Le ton montait d'un cran, Le Nerrant avait cessé de jeter les lignes à l'eau, sur l'horizon, des nuages s’avançaient doucement en glissant sur la mer d'huile.
– Je suis navré… – Ma grand-mère a dû s'enfuir, avec un gamin sous le bras. Fille-mère, tu parles, aucun homme ne voulait d'elle ! Ah si pour la baiser, là il y avait du monde, mais pour l'aimer il n'y avait plus personne ! – Le Ner… – Tais-toi ! Écoute-moi bien, avant de partir pour le bordel à Quimper, une nuit, alors que les bateaux étaient partis, elle a allumé des bougies. Tu connais la magie des simples, petit ?! Elle a maudit tous les hommes de ta famille. Si ce n’était pas la mer qui les prenait, le destin trouverait un chemin, ton père n'y a pas coupé ! – Le Nerrant tu me fous les jetons, j'ai rien à voir là-dedans moi ! – Oh que si gamin ! T'es la dernière génération, sans descendance ta famille peut s'éteindre, la malédiction aussi et moi avec.
Pendant ce temps la brume les avait rejoints, elle les avait engloutis sans crier gare, en quelques minutes. Le trois-mâts avait disparu derrière l'épais rideau. Le chemin du retour serait difficile à retrouver.
– N'imagine pas que tu pourras t'en sortir, cette brume est épaisse, quand elle tombe sur toi ça peut durer plusieurs jours. On va crever ici, et l'histoire sera finie.

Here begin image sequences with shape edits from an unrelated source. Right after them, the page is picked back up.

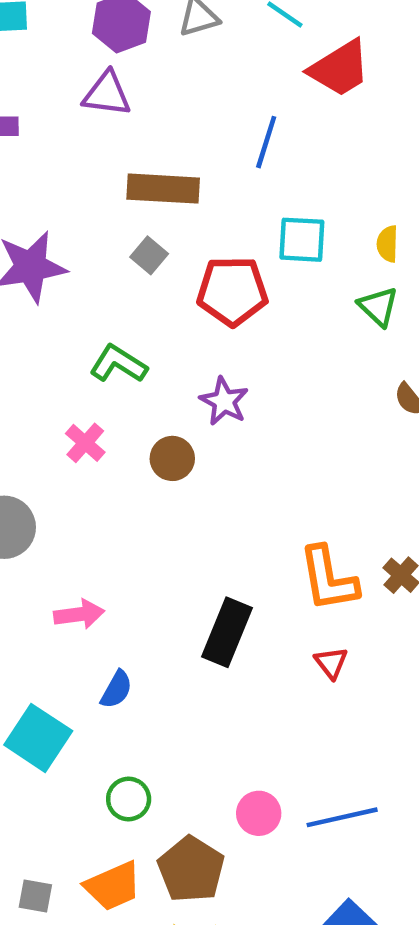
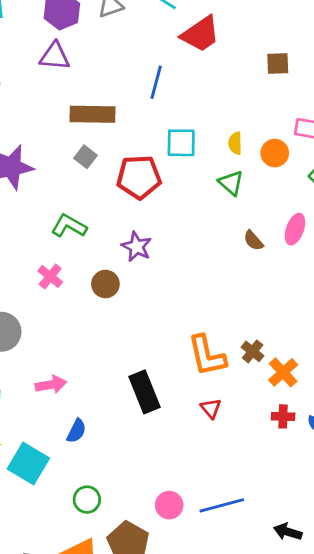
black rectangle: (227, 632) -> (145, 392), turned -42

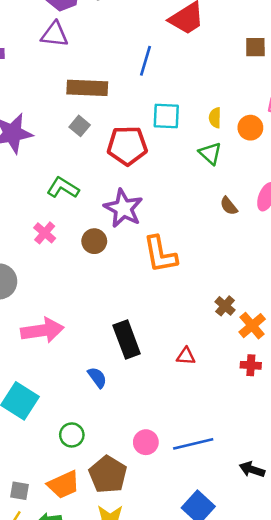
purple star: (137, 247) -> (123, 208), size x1.4
orange L-shape: (207, 356) -> (160, 254), moved
pink arrow: (51, 385) -> (42, 330), size x1.5
red triangle: (211, 408) -> (186, 356), turned -48
blue semicircle: (76, 431) -> (97, 377), moved, turned -65

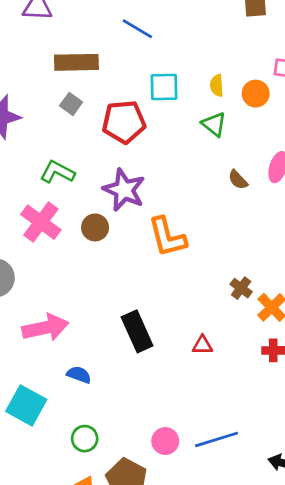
blue line: (145, 61) -> (137, 29), turned -72
pink cross: (45, 233) -> (41, 222), size x1.6
blue semicircle: (97, 377) -> (79, 375), moved, turned -30

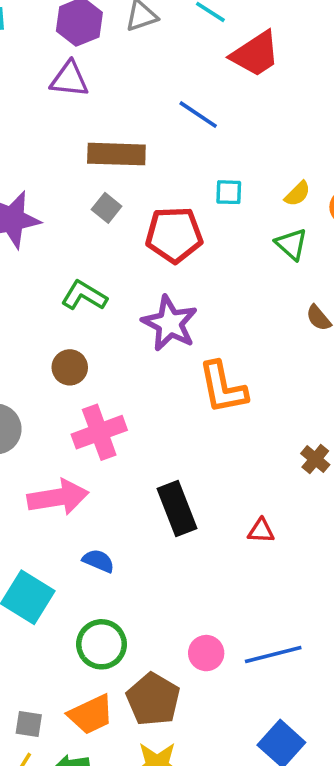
yellow semicircle: (217, 85) -> (297, 194), turned -135
cyan square: (164, 87) -> (229, 192), size x0.7
pink cross: (41, 222) -> (99, 432), moved, turned 30
brown circle: (95, 227) -> (70, 367), moved
green circle: (85, 439) -> (102, 644), size x1.4

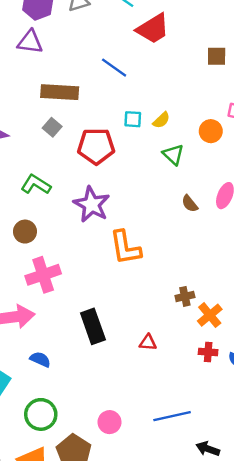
yellow semicircle: (297, 194) -> (161, 120), moved
brown cross: (315, 459) -> (185, 296), turned 36
blue line: (273, 655) -> (172, 416), moved

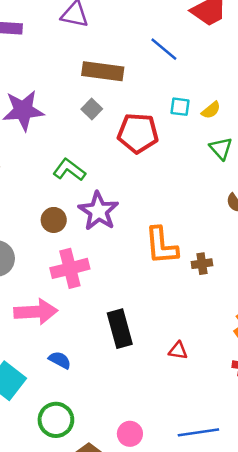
purple star: (92, 204) -> (98, 211), moved
brown cross: (185, 296) -> (202, 264), moved

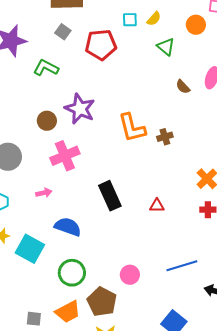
green L-shape: (69, 170) -> (46, 68), moved
pink arrow: (36, 312) -> (44, 193), size x0.5
blue semicircle: (60, 360) -> (68, 227), size x1.5

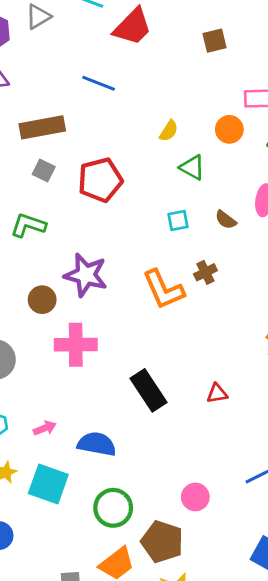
cyan square: (130, 20) -> (178, 220), moved
brown cross: (165, 137) -> (205, 272), moved
pink cross: (65, 156) -> (76, 345), turned 32
pink arrow: (44, 193) -> (45, 428), moved

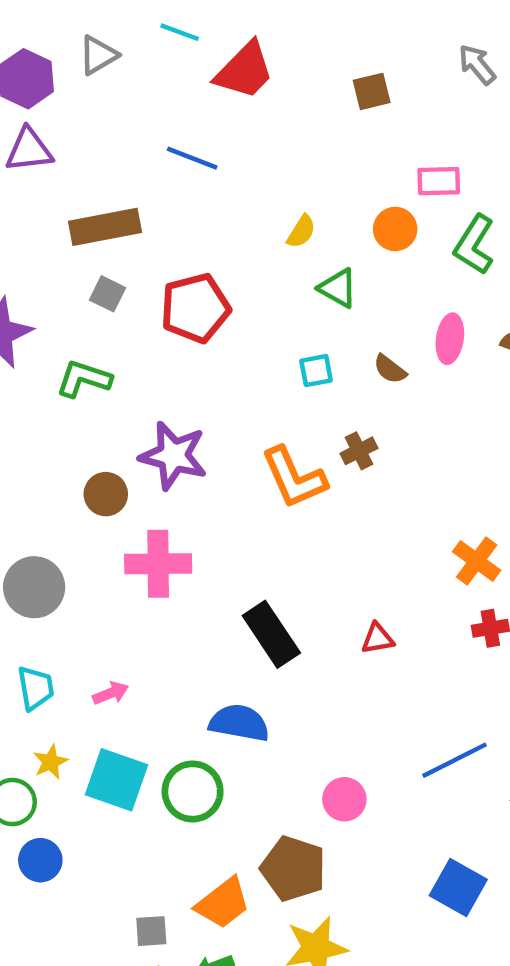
blue semicircle: (97, 444) -> (239, 723), moved
green circle: (113, 508) -> (193, 791), moved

Que dire à un être dément, Le Nerrant avait changé de visage. Simon le savait bien, lutter contre lui ne servirait à rien. Ils dérivèrent longtemps, la brume ne se leva pas, comme le vieux l'avait prédit. Ils restèrent tous les deux, le bourreau et sa victime à bord de la même chaloupe. Face à face. C'est peut-être les années de Simon passées dans les rêves qui le sauvèrent, peut-être son détachement naturel vis-à-vis du monde. Toujours est-il qu'après plusieurs jours sans s'adresser la parole, Simon pardonna au vieux fou. Peu après la brume s'ouvrit sur une île et la suite appartient à la légende.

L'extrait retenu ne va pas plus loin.